**EXERCISE INSTRUCTIONS:**
The answer must be a word-for-word copy of the records below, with every picture left out.
#### TASK MATERIAL
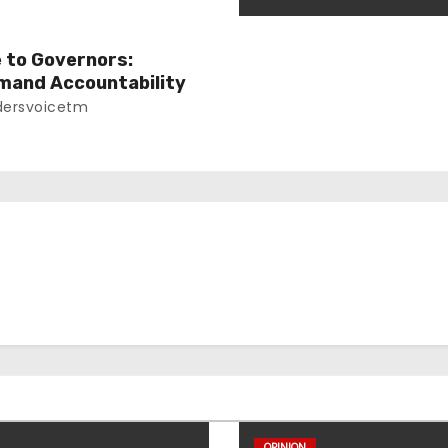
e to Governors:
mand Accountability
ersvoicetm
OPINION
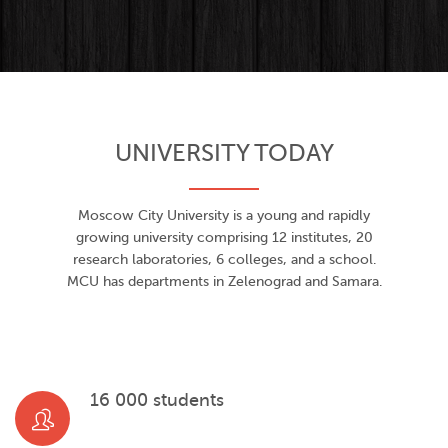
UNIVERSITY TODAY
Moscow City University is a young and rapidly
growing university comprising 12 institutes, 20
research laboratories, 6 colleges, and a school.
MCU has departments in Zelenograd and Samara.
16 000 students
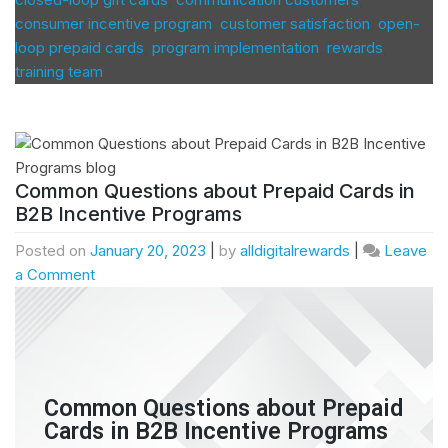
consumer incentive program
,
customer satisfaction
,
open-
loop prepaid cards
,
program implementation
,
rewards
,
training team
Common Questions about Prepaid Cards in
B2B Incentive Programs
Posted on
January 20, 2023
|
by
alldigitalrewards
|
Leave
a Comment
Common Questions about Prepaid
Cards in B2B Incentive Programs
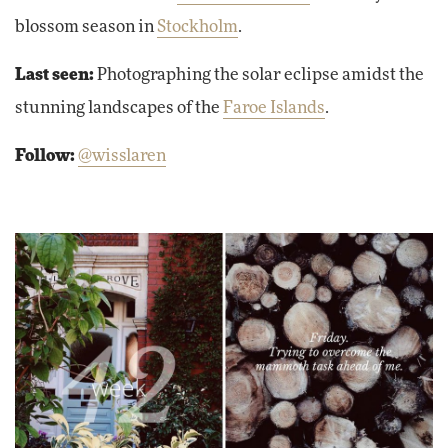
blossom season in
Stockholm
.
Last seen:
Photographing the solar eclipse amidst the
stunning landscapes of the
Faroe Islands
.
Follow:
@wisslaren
########
**ANSWER FOR THIS EXERCISE:**
e to Governors:
mand Accountability
ersvoicetm
OPINION
UNIVERSITY TODAY
Moscow City University is a young and rapidly
growing university comprising 12 institutes, 20
research laboratories, 6 colleges, and a school.
MCU has departments in Zelenograd and Samara.
16 000 students
consumer incentive program
,
customer satisfaction
,
open-
loop prepaid cards
,
program implementation
,
rewards
,
training team
Common Questions about Prepaid Cards in
B2B Incentive Programs
Posted on
January 20, 2023
|
by
alldigitalrewards
|
Leave
a Comment
Common Questions about Prepaid
Cards in B2B Incentive Programs
blossom season in
Stockholm
.
Last seen:
Photographing the solar eclipse amidst the
stunning landscapes of the
Faroe Islands
.
Follow:
@wisslaren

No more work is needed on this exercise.